◆ TO DO
Take the data below and filter it for lines containing the word "Садовые"; show each line found.

◆ PROVIDED MATERIAL
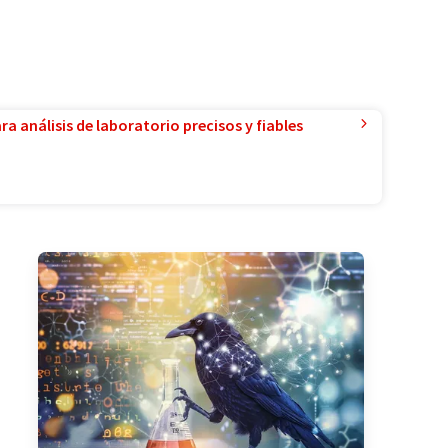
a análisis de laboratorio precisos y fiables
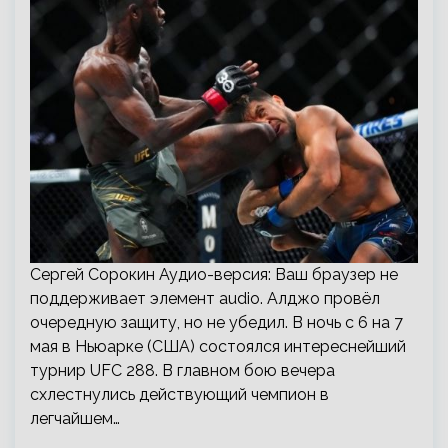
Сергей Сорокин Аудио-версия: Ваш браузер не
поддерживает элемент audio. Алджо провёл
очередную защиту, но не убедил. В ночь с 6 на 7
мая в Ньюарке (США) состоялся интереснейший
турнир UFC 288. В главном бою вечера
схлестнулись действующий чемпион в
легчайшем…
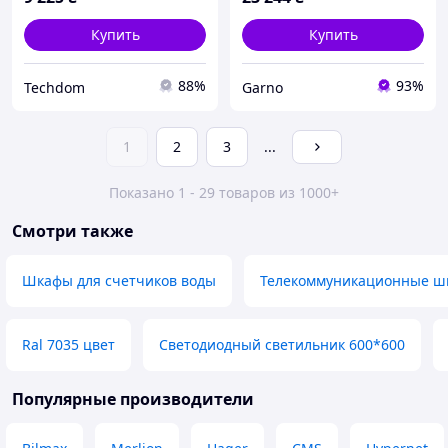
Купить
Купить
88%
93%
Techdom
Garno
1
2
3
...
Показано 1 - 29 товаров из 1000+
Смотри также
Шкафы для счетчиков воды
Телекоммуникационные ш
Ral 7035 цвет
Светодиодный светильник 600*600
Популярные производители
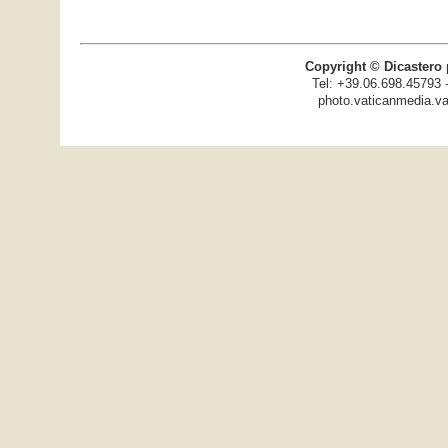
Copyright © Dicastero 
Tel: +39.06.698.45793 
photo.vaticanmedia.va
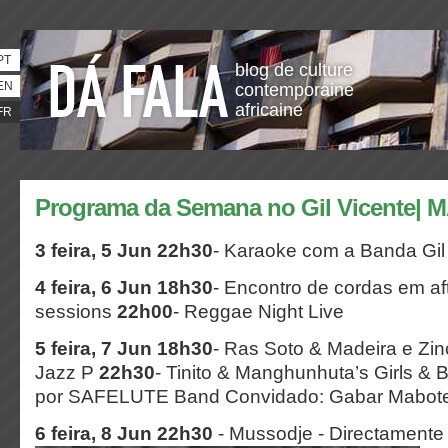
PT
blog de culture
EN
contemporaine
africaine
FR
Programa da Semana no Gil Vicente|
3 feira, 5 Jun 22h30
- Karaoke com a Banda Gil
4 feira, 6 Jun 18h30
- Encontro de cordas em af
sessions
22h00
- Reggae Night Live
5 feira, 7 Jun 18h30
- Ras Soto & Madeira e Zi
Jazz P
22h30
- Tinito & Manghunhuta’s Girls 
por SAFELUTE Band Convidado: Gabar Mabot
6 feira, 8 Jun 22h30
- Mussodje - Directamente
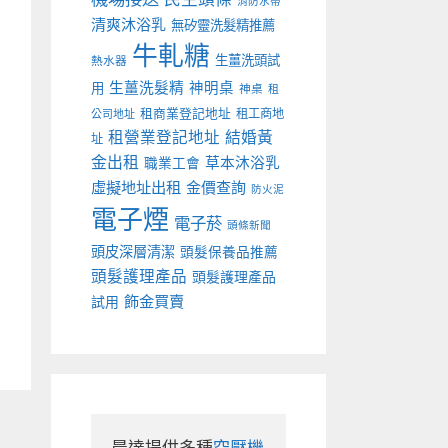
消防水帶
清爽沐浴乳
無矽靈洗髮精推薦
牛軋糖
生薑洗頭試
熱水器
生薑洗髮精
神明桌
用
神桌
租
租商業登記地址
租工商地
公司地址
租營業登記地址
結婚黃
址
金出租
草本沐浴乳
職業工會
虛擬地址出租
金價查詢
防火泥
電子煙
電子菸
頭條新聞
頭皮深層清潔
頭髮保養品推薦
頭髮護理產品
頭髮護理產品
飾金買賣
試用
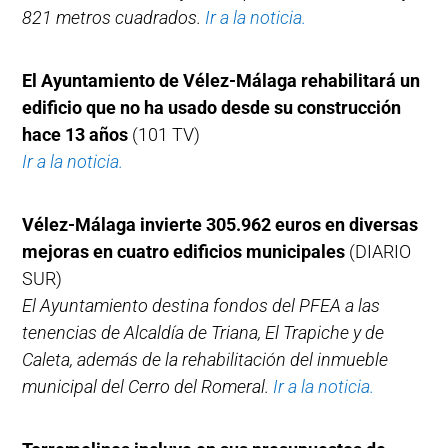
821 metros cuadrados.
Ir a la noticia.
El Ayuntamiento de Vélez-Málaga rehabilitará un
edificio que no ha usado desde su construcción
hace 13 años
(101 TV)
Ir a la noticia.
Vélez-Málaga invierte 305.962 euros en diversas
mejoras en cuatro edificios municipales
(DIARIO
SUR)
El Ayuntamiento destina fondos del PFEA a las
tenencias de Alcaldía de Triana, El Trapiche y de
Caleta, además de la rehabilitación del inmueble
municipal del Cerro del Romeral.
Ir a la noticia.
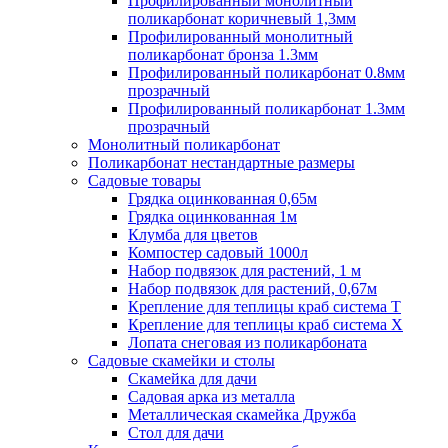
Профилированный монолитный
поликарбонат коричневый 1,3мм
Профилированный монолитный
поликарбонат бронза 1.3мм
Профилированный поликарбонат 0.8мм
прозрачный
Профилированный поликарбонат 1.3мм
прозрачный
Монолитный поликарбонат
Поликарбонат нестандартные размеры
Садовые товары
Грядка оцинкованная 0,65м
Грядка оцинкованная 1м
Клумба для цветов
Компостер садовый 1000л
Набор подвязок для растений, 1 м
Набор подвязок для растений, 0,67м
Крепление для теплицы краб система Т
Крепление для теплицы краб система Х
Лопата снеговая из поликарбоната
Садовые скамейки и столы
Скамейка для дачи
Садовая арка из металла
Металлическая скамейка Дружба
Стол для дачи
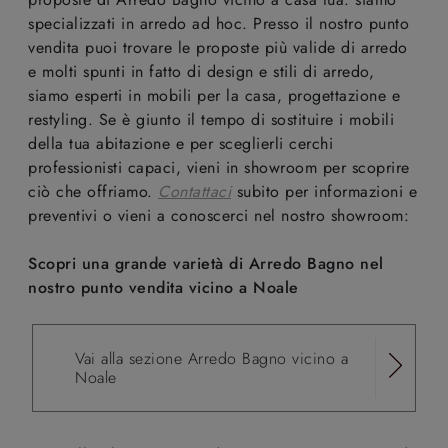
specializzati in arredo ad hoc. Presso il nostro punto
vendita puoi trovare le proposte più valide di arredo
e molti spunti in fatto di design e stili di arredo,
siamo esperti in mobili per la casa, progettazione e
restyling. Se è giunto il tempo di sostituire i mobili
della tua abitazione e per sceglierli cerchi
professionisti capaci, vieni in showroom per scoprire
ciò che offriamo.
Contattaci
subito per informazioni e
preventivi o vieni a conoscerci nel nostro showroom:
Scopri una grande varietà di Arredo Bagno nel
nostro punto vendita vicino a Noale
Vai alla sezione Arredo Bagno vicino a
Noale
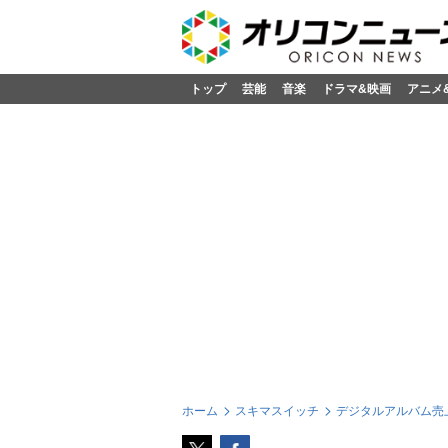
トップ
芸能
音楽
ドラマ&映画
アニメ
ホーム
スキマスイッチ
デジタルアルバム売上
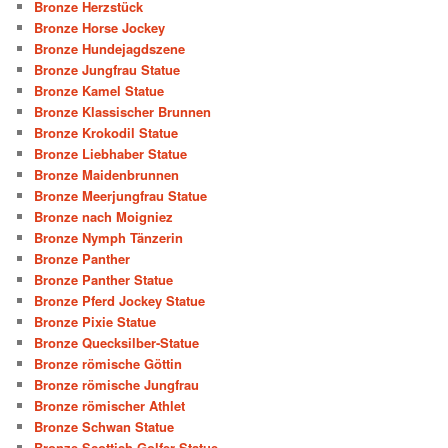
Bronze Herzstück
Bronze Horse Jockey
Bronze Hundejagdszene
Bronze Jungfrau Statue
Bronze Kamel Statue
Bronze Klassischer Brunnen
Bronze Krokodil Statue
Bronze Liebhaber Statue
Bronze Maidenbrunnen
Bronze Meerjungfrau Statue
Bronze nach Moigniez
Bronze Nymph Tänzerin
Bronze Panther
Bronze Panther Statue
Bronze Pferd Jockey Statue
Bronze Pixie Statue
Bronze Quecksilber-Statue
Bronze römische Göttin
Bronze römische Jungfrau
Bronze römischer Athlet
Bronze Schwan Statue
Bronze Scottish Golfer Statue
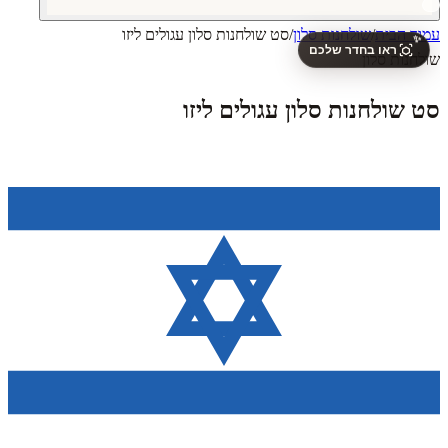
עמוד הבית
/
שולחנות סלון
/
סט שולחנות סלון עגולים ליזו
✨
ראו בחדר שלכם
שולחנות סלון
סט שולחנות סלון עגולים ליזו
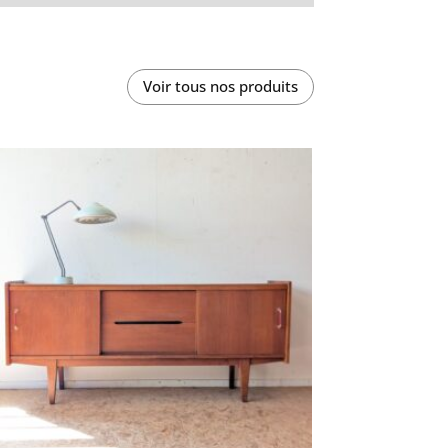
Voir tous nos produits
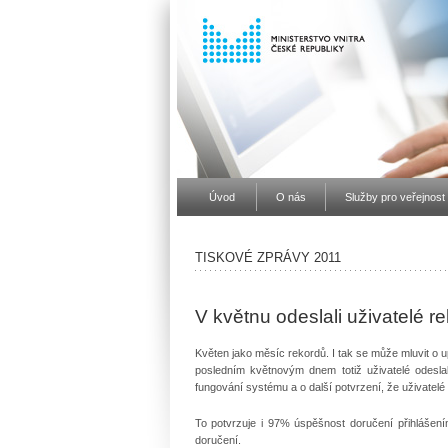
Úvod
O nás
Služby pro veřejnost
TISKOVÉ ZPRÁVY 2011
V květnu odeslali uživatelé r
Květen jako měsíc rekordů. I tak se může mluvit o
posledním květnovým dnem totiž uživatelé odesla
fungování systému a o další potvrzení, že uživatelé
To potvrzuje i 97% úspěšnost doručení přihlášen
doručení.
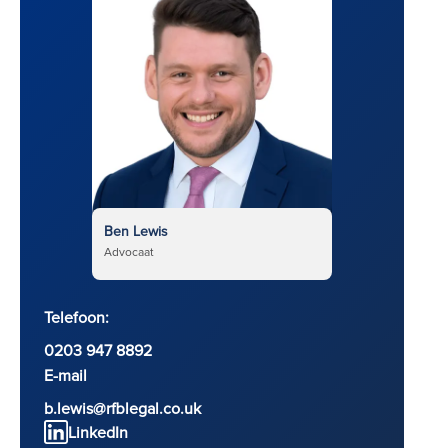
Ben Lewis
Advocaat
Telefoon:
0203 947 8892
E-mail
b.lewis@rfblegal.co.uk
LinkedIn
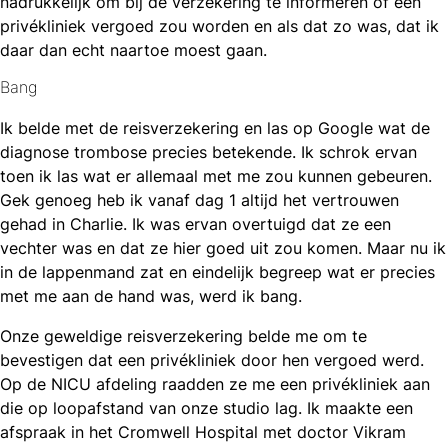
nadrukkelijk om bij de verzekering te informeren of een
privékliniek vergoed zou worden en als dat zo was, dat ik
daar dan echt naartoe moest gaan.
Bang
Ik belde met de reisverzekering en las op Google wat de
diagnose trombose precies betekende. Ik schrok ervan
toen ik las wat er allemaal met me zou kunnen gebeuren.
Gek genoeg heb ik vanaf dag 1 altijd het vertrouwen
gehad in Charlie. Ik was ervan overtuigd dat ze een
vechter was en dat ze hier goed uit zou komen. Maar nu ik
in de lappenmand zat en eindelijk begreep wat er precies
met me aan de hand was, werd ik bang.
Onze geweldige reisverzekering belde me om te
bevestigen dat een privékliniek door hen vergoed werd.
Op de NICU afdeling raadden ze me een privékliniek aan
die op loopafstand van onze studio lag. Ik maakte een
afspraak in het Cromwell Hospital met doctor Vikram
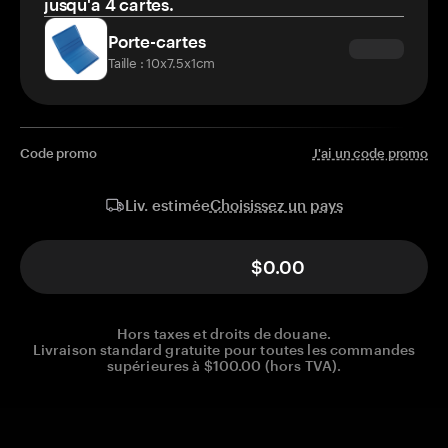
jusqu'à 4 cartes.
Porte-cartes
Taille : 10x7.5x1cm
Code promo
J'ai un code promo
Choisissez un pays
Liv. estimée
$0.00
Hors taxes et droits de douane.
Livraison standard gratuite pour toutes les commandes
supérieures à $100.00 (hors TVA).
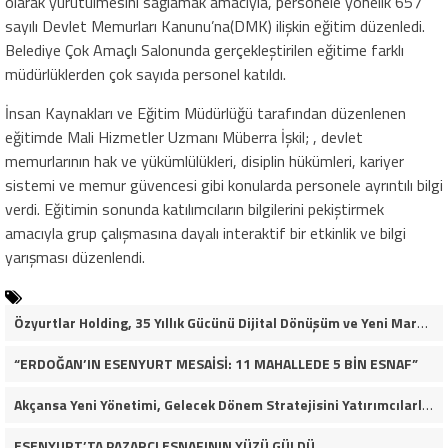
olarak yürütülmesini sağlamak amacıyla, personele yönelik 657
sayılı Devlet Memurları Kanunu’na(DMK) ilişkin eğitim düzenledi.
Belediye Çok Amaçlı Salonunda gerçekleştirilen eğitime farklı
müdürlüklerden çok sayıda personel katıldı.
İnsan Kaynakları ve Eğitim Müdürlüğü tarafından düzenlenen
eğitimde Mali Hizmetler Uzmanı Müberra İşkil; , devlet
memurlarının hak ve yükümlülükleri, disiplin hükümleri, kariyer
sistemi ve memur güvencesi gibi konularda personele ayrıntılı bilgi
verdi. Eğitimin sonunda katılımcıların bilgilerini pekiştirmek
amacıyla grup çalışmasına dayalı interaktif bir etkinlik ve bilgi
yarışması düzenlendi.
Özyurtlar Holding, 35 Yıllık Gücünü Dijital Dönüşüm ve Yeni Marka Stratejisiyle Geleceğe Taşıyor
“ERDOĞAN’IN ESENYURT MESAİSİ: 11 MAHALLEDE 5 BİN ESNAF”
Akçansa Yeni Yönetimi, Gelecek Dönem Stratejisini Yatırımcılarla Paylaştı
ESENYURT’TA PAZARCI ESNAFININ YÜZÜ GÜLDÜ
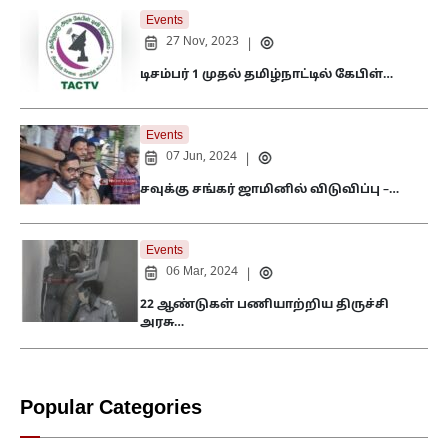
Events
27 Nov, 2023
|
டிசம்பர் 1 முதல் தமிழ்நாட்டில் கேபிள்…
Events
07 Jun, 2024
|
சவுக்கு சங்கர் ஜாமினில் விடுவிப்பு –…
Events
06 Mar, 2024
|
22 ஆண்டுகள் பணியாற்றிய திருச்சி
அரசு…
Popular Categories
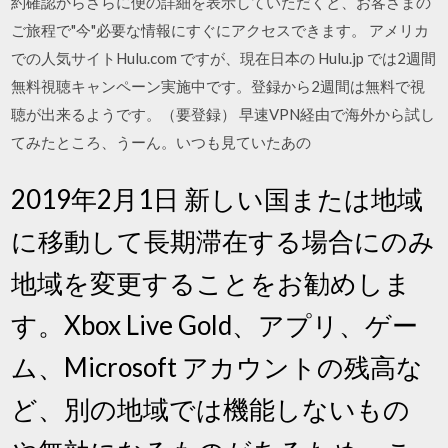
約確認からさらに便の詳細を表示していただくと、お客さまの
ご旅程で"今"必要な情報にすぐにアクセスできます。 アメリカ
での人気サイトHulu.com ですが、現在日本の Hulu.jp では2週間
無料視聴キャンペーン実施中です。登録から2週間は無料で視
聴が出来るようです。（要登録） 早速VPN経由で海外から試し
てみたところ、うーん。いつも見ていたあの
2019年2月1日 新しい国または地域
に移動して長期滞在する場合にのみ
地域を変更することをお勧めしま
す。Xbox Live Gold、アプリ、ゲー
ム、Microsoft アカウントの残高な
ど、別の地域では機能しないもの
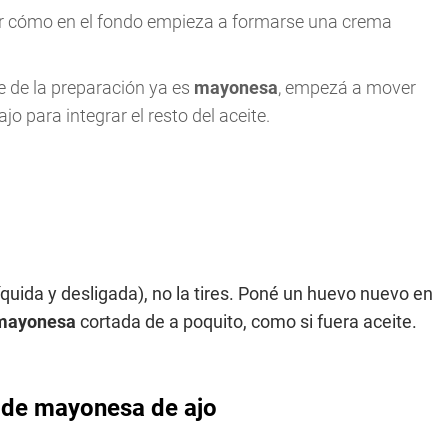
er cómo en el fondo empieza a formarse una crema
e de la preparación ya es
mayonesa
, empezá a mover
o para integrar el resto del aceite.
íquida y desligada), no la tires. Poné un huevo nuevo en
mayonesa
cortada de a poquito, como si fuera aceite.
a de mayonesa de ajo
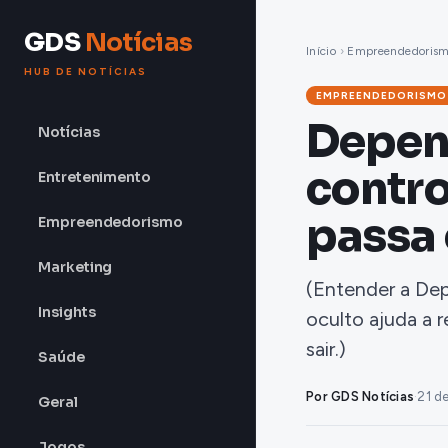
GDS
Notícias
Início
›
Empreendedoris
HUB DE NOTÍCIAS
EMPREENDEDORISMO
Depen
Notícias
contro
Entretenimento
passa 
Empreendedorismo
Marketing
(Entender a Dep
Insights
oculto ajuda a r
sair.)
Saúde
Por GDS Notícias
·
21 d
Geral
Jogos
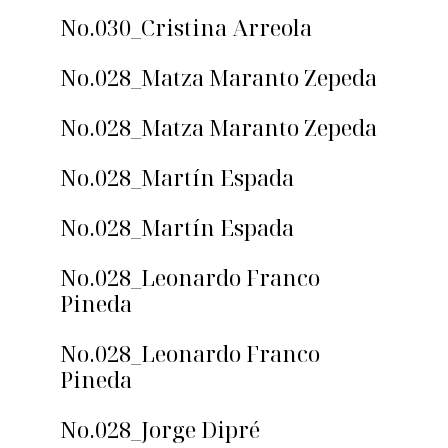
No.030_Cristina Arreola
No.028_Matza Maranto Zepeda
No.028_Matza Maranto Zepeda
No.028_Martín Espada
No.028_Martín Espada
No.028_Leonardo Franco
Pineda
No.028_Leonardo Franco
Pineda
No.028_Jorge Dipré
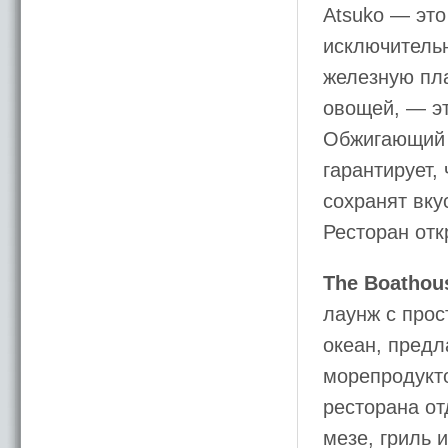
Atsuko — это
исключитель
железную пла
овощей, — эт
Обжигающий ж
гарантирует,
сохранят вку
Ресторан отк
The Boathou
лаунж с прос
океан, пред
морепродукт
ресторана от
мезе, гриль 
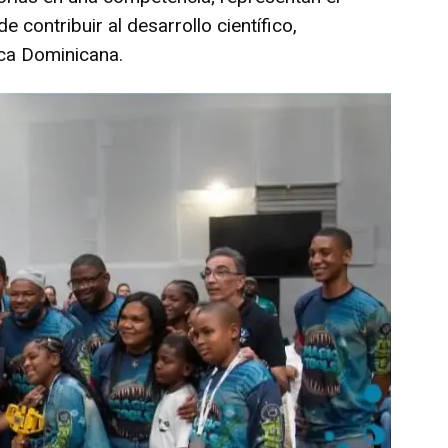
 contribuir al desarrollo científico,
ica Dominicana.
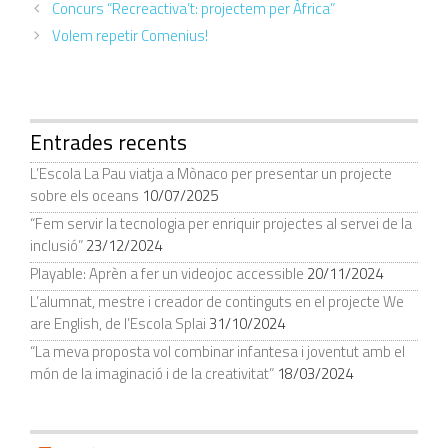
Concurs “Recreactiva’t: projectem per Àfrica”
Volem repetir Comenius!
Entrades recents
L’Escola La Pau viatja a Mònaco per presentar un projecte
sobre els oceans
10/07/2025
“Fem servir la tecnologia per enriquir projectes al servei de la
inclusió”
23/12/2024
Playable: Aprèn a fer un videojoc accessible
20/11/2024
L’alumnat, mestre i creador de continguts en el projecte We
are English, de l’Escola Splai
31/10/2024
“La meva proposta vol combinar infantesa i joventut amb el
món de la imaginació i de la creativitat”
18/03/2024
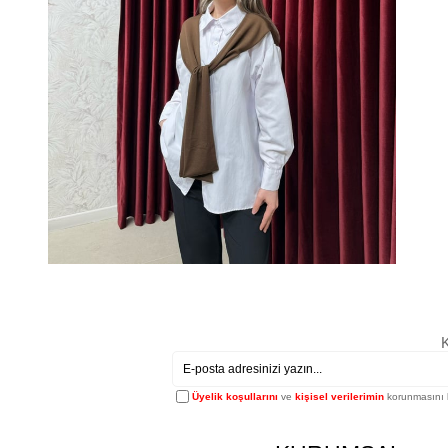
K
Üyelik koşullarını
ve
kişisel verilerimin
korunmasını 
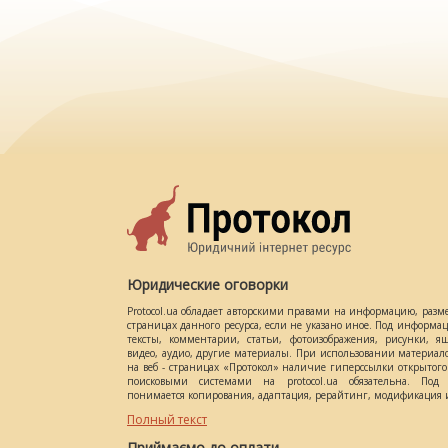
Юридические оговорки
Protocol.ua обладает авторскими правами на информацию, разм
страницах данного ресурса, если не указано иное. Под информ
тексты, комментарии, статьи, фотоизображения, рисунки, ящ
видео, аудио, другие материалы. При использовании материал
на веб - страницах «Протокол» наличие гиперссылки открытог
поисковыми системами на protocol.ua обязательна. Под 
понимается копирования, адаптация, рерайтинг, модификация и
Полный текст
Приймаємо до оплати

◆ RESULT FOR THIS TASK
Садовые товары
Садовые скамейки и столы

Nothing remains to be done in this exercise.